AMC Entertainment Holdings Inc. took extraordinary measures to survive a pandemic, and while it avoided bankruptcy, it seems the company will be paying interest on its COVID-19-era strategy for years to come.
In 2021, retail investors tagged AMC as a "meme stock." Thousands of armchair traders piled into the ticker out of appreciation for the 100-year-old business and to buck Wall Street short sellers. AMC took advantage of the gains, issuing both debt and stock to shore up cash. The company closed 2021 with almost 514 million shares outstanding, massively diluted compared to the 104 million shares trading at the end of 2019, according to S&P Global Market Intelligence data.
However, the meme stock tsunami has receded through the first month of 2022, and the company is left with a debt-loaded balance sheet and market capital well below the high water mark from the prior year. AMC is now looking to refinance high-interest debt it took on in pandemic desperation, according to a recent report in The Wall Street Journal, but it seems issuers and retail investors may no longer have much incentive to continue propping up AMC.
The stock has cratered 46.6% year-to-date as of Jan. 27, much deeper than the 9.2% decline in the S&P 500 and the 11.5% drop absorbed by Cinemark Holdings Inc., the second-largest publicly traded U.S. theater company.
The company's new army of retail investors held strong on the stock through the end of 2021, even as the company reported a meandering pace of recovery and revenues that were a fraction of its pre-pandemic business. At Dec. 31, 2021, AMC shares were up 1,183% from the opening of the year.

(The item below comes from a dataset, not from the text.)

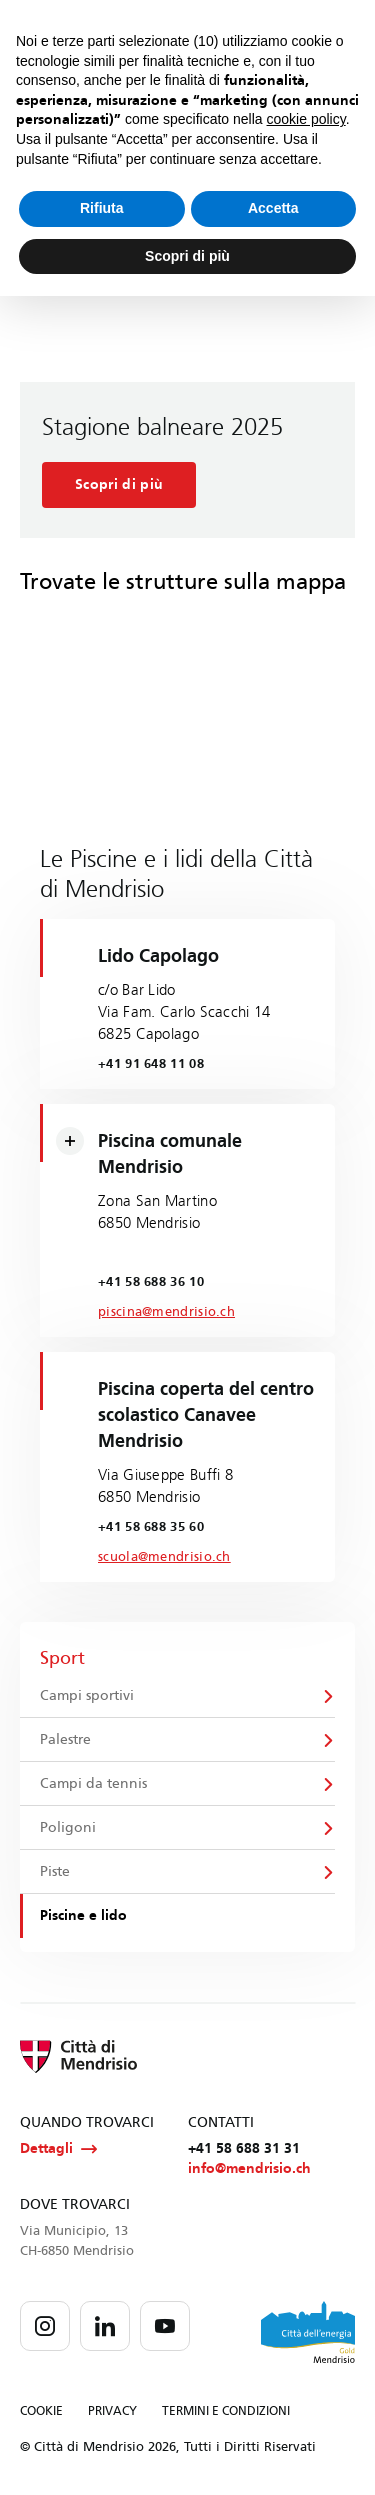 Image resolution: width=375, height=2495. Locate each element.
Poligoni (68, 1827)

But cracks began to appear in the meme-stock story amid a broad-market selloff in 2022. For AMC, the downturn may have been exacerbated by a sell-off of executive holdings in early January. On Nov. 1, 2021, AMC CEO Adam Aron reported ownership of 1,033,497 shares in AMC. By Jan. 3, 2022, he had reduced his stake by almost half, down to 517,586 shares, according to company filings compiled by S&P Global Market Intelligence.
"We expect continued volatility in shares of AMC ... with an overall decline back down toward earth the longer it takes for retail investors' theories to be substantiated, and as some lost faith after senior management sold a substantial portion of their shares while retail investors faithfully held," Wedbush Securities analyst Alicia Reese said in a December 2021 note.
Another prong of AMC's 2021 survival strategy included refinancing and extending maturities on its existing debt. The company was able to maneuver its debtholders and achieve a recapitalization, but at significantly higher interest rates. Now, AMC would like to reduce those rates, but the company's bonds have been experiencing a sell-off in step with its equity, which could make it difficult for AMC to find lenders to support another refinancing.
The company entered the 2020 pandemic year with a heavily leveraged balance sheet after a run of consolidation extending into 2019. AMC's fourth-quarter 2019 total debt was up 96.0% year over year at $10.35 billion.
Debt markets tightened during the pandemic, particularly for leveraged companies in the hardest-hit industries. AMC was able to find some new capital, increasing its debt load by about $1 billion to $11.35 billion by the fourth quarter of 2020, but most of its negotiations involved extending maturities on existing debt and getting short-term relief on immediate payments. AMC pushed many of its obligations out to 2026 at coupon rates of 10.5% or 15%.
Some of those bonds, such as its secured 10% bonds due 2026, traded as low as 92 cents on the dollar as of Jan. 24 compared to 99.5 cents at the opening of the year. With bankruptcy risk now somewhat muted and theater operations gradually improving, the company may still be able to find lenders amendable to refinancing at lower interest rates, but it could take on higher yields due to lower trading values of its existing debt securities, according to an unnamed source cited by the Journal.
AMC shares have dropped 12.7% since Jan. 24, the day before The Journal reported its refinancing plans, compared to a 1.9% loss on the S&P 500.